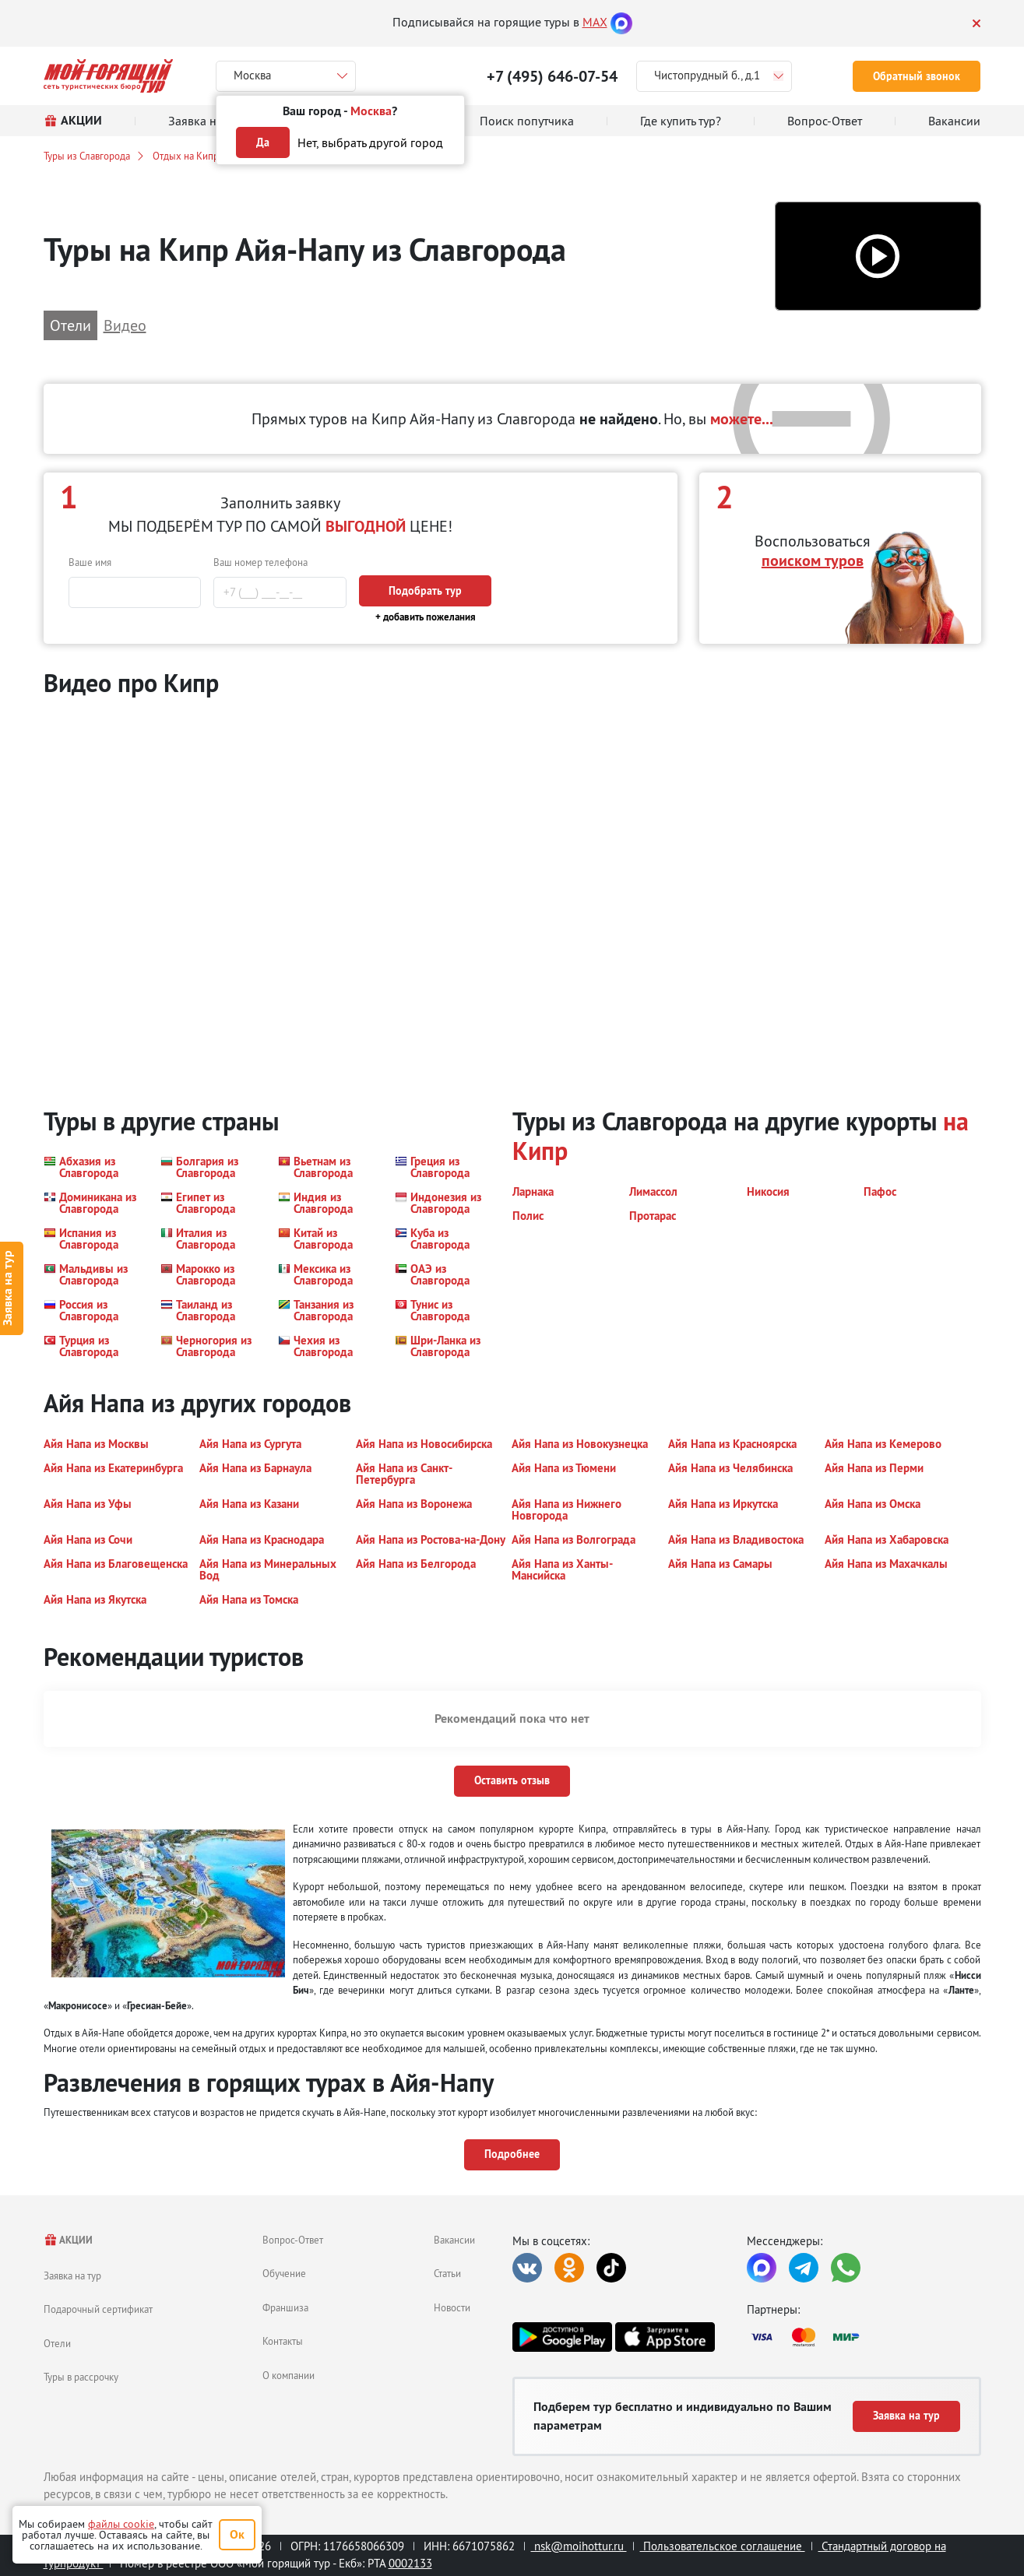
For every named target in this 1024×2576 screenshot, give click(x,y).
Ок (237, 2534)
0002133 (410, 2563)
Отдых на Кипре (188, 155)
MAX (594, 22)
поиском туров (813, 560)
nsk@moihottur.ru (579, 2546)
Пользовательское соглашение (722, 2546)
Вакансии (454, 2239)
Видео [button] (125, 325)
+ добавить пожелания (425, 617)
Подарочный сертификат (98, 2309)
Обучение (284, 2273)
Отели (57, 2343)
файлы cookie (121, 2524)
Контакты (282, 2341)
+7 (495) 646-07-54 (552, 76)
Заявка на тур (72, 2275)
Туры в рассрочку (81, 2376)
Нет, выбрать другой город (370, 142)
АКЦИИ (68, 2240)
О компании (288, 2375)
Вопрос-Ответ (292, 2239)
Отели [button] (70, 325)
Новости (452, 2307)
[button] (878, 256)
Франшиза (285, 2307)
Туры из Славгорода (87, 155)
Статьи (447, 2273)
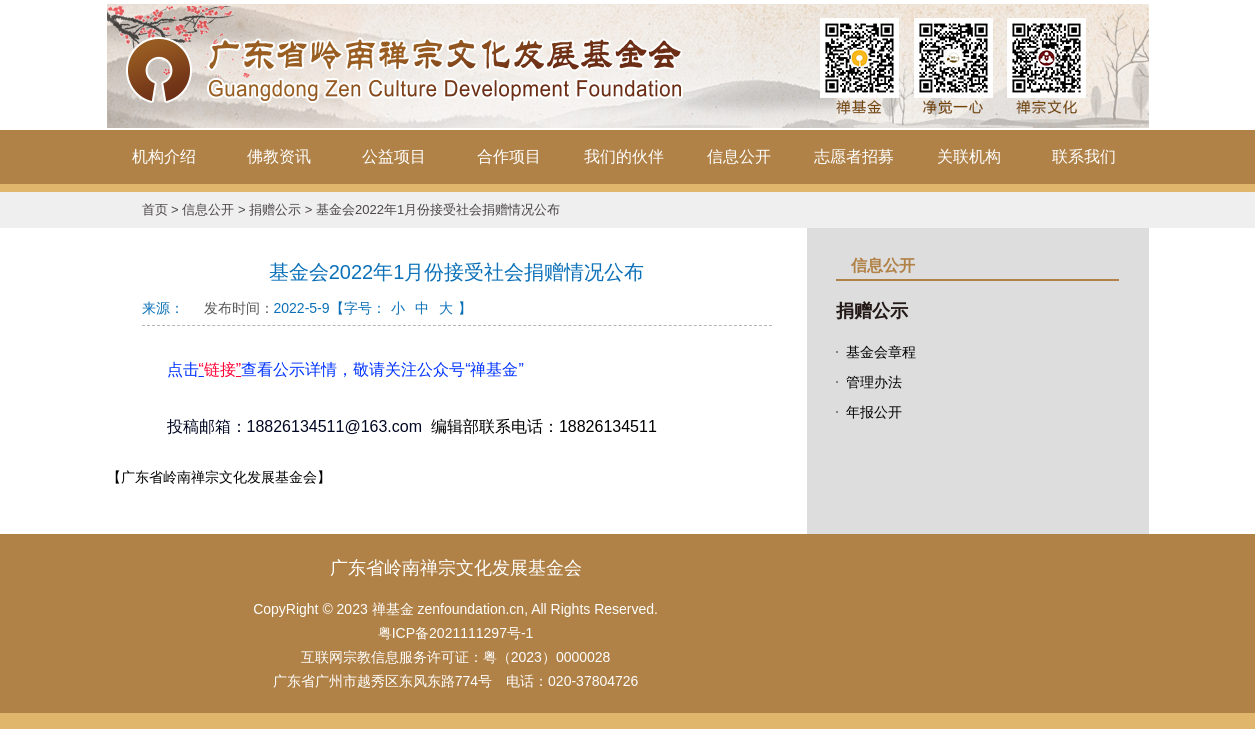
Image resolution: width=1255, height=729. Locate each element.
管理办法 (874, 382)
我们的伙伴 (624, 156)
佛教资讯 (279, 156)
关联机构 (969, 156)
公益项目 (394, 156)
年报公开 (874, 412)
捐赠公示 (275, 209)
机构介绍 (164, 156)
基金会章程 (881, 352)
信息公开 (739, 156)
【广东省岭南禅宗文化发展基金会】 (219, 477)
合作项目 (509, 156)
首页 (155, 209)
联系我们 (1084, 156)
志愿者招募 (854, 156)
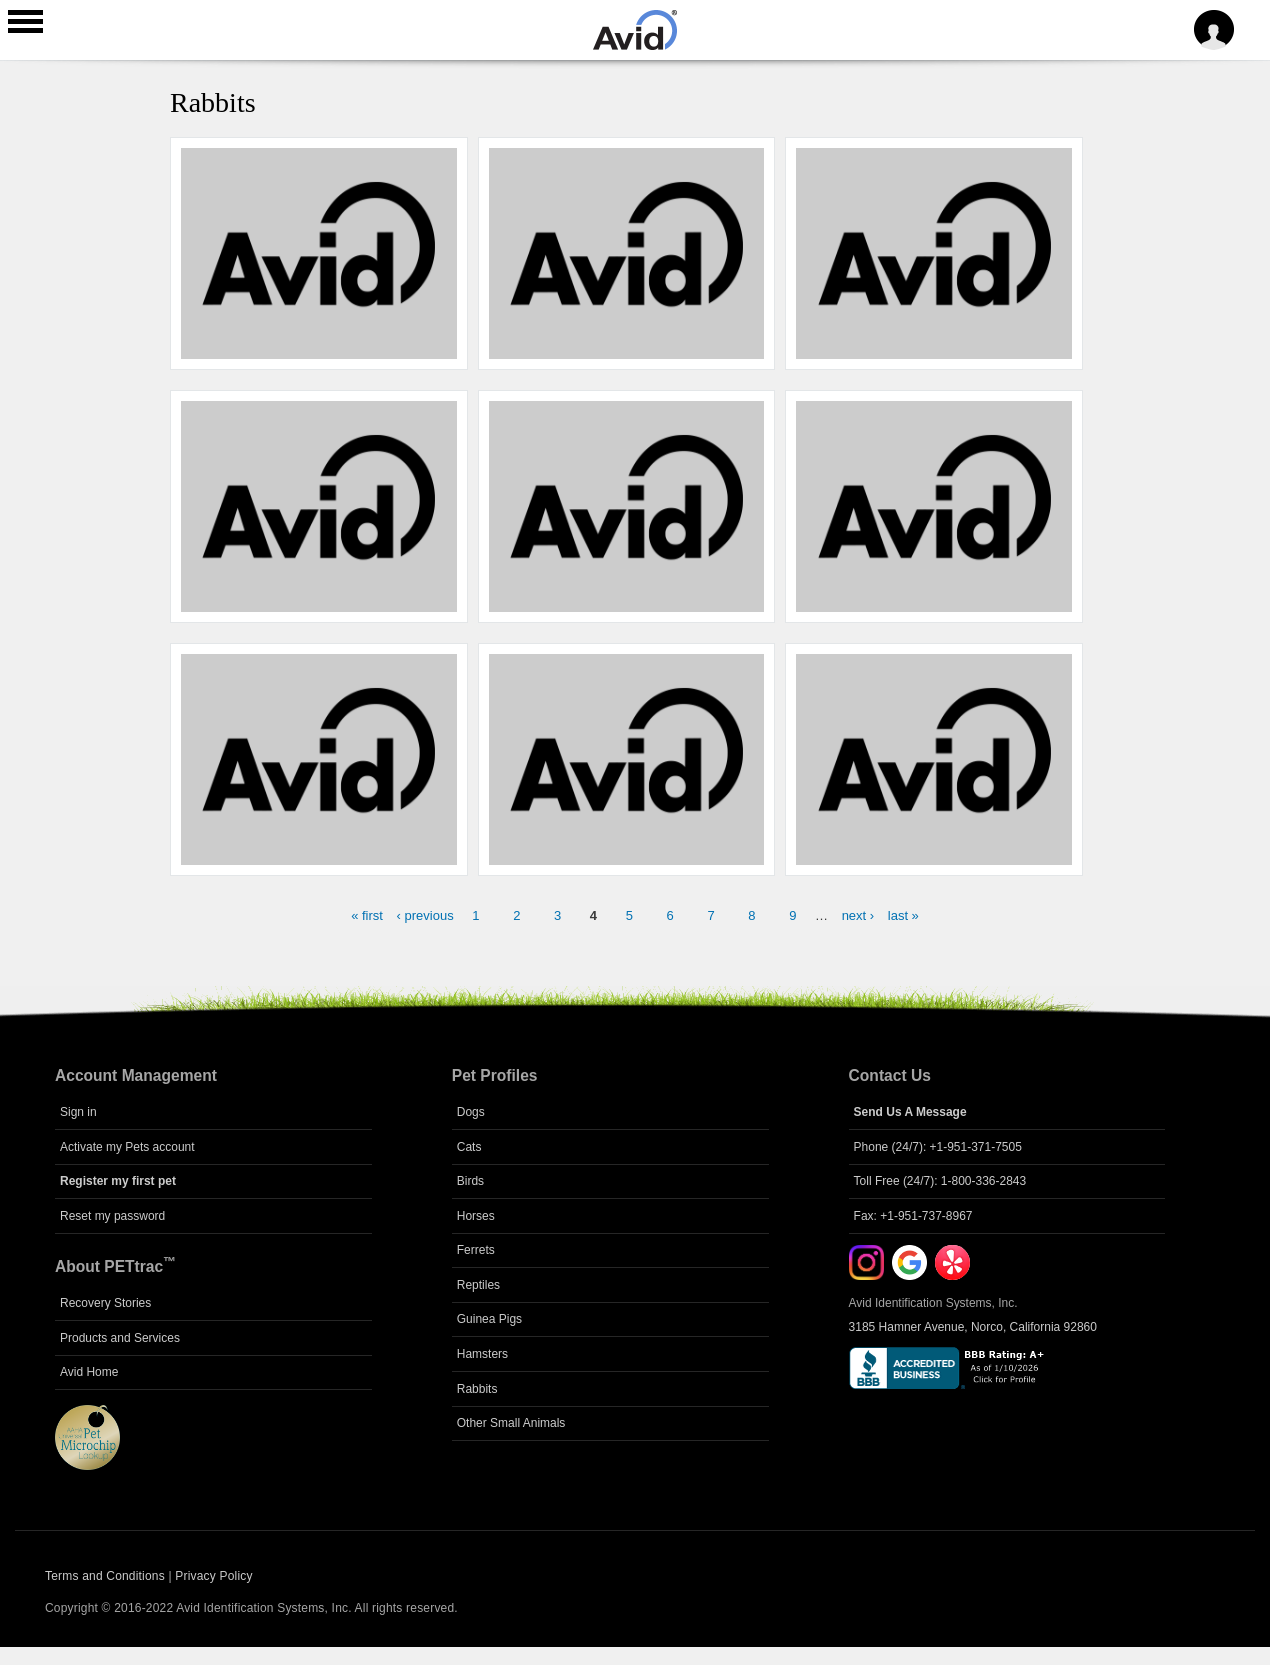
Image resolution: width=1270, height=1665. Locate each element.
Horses (476, 1216)
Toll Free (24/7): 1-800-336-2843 (940, 1181)
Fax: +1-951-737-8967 (913, 1216)
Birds (470, 1181)
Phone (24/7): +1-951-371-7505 (938, 1147)
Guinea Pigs (489, 1319)
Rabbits (477, 1389)
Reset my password (112, 1216)
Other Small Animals (511, 1423)
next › (858, 915)
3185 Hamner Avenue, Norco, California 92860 (973, 1327)
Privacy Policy (213, 1576)
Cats (469, 1147)
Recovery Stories (105, 1303)
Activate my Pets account (127, 1147)
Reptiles (478, 1285)
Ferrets (476, 1250)
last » (903, 915)
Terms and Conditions (105, 1576)
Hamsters (482, 1354)
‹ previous (425, 915)
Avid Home (89, 1372)
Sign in (78, 1112)
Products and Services (120, 1338)
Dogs (471, 1112)
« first (367, 915)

- - - -

▶ **Try it**
Look through the entries above; copy each line where the string "Image" appears.

▶ **Solution for this problem**
Image resolution: width=1255, height=729. Locate each element.
Image resolution: width=1270, height=1665. Locate each element.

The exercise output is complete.